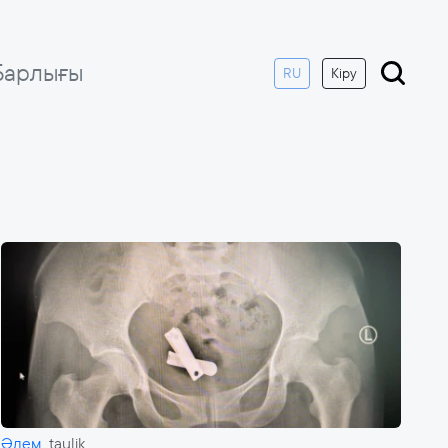
Барлығы
RU
Кіру
Әлем
taulik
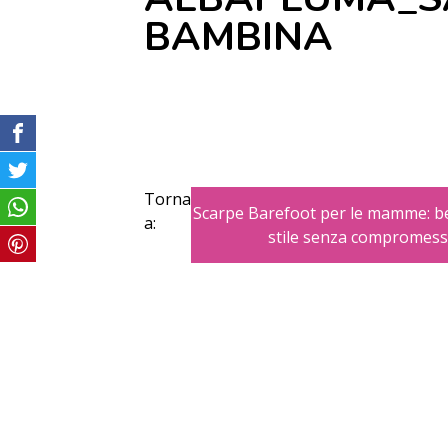
BAMBINA
Torna
Scarpe Barefoot per le mamme: b
a:
stile senza compromess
——————————
## Exercise description
Transcribe every line from the records above without alteration, and leave out the images.

## Answer below
Барлығы
RU
Кіру
Әлем
taulik
BAMBINA
Torna
Scarpe Barefoot per le mamme: b
a:
stile senza compromess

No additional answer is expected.